You may be wondering why the men were chatting about his sex life in the first place. The discrepancy in Maurice and Kimmi’s sex drives has been an ongoing issue the Scotts discussed openly on Love and Marriage: Huntsville.
But this particular conversation left Kimmi feeling unprotected.
“At that moment, I felt like he was more concerned with his banter with Carlos,” Kimmi explains. “And it was very much so less concern for me, our situation, our livelihood and my health. Because he was wanting to make a joke. And I said, ‘I don’t think in relation to our journey, is there any room for jest.’”
It took some time, and some public uproar, for Maurice to understand the severity of the issue.
“I didn’t have a real appreciation for that moment,” he recalls of the backlash received in his home and outside of it. “Just because I was trying to joke about Carlos. It took a while for me to really understand that everyone doesn’t know my heart. They don’t know who I am as a person. They only get snippets and bits of who I am. And I have to be very careful to make sure I’m conveying the correct message whenever I speak because our platform is so big. It has real-life repercussions.”
Maurice’s understanding was aided by the fact that the two spoke to a counselor after his comments went viral.“I felt like once he saw the interview, he would be like, ‘Oh I messed up,’” Kimmi says. “But it didn’t happen that way. We had to actually have a conversation and I had to point out things. Social media had to go crazy. And that’s what made me say, ‘Yeah we need a counselor because I don’t see how you don’t see that this was a problem before everybody saw it was a problem.’ And at the end of the day, he agreed.”
Today, Maurice gets it.
“I didn’t think about how it would affect her, my family,” he admits. “You’re the protector. You’re supposed to make sure that harm doesn’t come our way. However, you’re the person that may have brought harm our way with your actions. It’s setting aside my own personal self and being a little bit more self-aware.”
In his increased self-awareness, he recognizes that the use of the word “suffer” was indeed problematic.
“When Kimmi is doing something out of routine, versus out of desire, that to me was something where maybe she was looking at it from that perspective,” he explains.
But Kimmi says she neither suffered through sex nor was it something Maurice demanded.
“Absolutely never.
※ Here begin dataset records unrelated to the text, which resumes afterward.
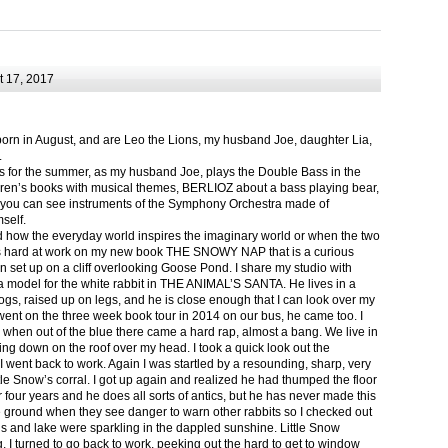
 17, 2017
born in August, and are Leo the Lions, my husband Joe, daughter Lia,
.
ts for the summer, as my husband Joe, plays the Double Bass in the
ren’s books with musical themes, BERLIOZ about a bass playing bear,
 can see instruments of the Symphony Orchestra made of
self.
nd how the everyday world inspires the imaginary world or when the two
as hard at work on my new book THE SNOWY NAP that is a curious
in set up on a cliff overlooking Goose Pond. I share my studio with
 model for the white rabbit in THE ANIMAL’S SANTA. He lives in a
logs, raised up on legs, and he is close enough that I can look over my
ent on the three week book tour in 2014 on our bus, he came too. I
 when out of the blue there came a hard rap, almost a bang. We live in
g down on the roof over my head. I took a quick look out the
 I went back to work. Again I was startled by a resounding, sharp, very
ittle Snow’s corral. I got up again and realized he had thumped the floor
or four years and he does all sorts of antics, but he has never made this
he ground when they see danger to warn other rabbits so I checked out
s and lake were sparkling in the dappled sunshine. Little Snow
g, I turned to go back to work, peeking out the hard to get to window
He’s never asked, suggested, implied, inferred that I just go ahead and do this so he can have some type of pleasure,” she says. “It would never be in a situation where I didn’t feel good. I was never sick, nauseous like, ‘Oh my goodness, let me have sex.’ It’s never been like that. Absolutely, positively never ever.”
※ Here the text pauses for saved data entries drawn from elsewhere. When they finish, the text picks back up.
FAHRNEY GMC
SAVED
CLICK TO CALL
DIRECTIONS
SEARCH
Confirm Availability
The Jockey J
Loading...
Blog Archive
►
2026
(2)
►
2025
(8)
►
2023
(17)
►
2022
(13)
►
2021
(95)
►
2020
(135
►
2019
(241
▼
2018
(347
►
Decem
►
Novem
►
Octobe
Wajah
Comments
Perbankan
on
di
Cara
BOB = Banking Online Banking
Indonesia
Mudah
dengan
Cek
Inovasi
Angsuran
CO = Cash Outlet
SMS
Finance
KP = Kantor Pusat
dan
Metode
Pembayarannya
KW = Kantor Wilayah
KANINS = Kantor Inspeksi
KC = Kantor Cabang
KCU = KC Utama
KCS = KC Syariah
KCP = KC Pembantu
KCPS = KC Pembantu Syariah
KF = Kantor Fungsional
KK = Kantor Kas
While Maurice’s comments initially left Kimmi feeling vulnerable, today the Scotts recognize how the moment helped them grow.
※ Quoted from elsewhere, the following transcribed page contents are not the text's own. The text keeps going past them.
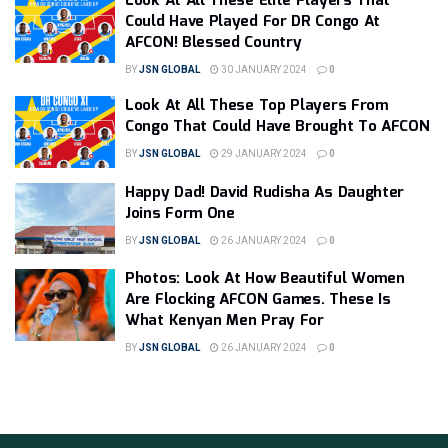
Look At All These Elite Players That
Could Have Played For DR Congo At
AFCON! Blessed Country
BY
JSN GLOBAL
30 JANUARY 2024
0
Look At All These Top Players From
Congo That Could Have Brought To AFCON
BY
JSN GLOBAL
29 JANUARY 2024
0
Happy Dad! David Rudisha As Daughter
Joins Form One
BY
JSN GLOBAL
26 JANUARY 2024
0
Photos: Look At How Beautiful Women
Are Flocking AFCON Games. These Is
What Kenyan Men Pray For
BY
JSN GLOBAL
26 JANUARY 2024
0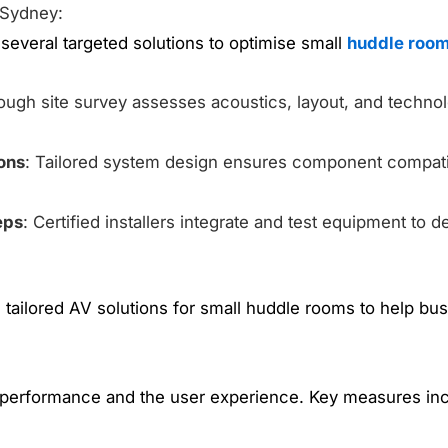
 Sydney:
everal targeted solutions to optimise small
huddle room
rough site survey assesses acoustics, layout, and techn
ons
: Tailored system design ensures component compatib
eps
: Certified installers integrate and test equipment to de
tailored AV solutions for small huddle rooms to help bus
 performance and the user experience. Key measures inc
“This situation has definitely given me an opening to have more communication and understanding with my wife,” he says. Kimmi agrees. “That thing exploded so badly that you couldn’t help but read the comments and see the collateral damage from it,” she adds. “As bad as it may appear on the outside, looking in, it was a building block to help us see that words matter.”
That has been just one bright spot in this challenge. There’s one other: the ability to provide awareness to save lives.
“This platform afforded me an insane opportunity to talk to people who look like me, who are disproportionately affected with breast cancer because they don’t go do mammograms, don’t know to do them, can’t afford them. And they just don’t really have a voice,” she says.
“I have been privy to different people this platform has helped. And I’m grateful for that,” Kimmi adds. “Even with the nicks and dings me and Maurice might take on other stuff, this outweighs that nick and ding any day.”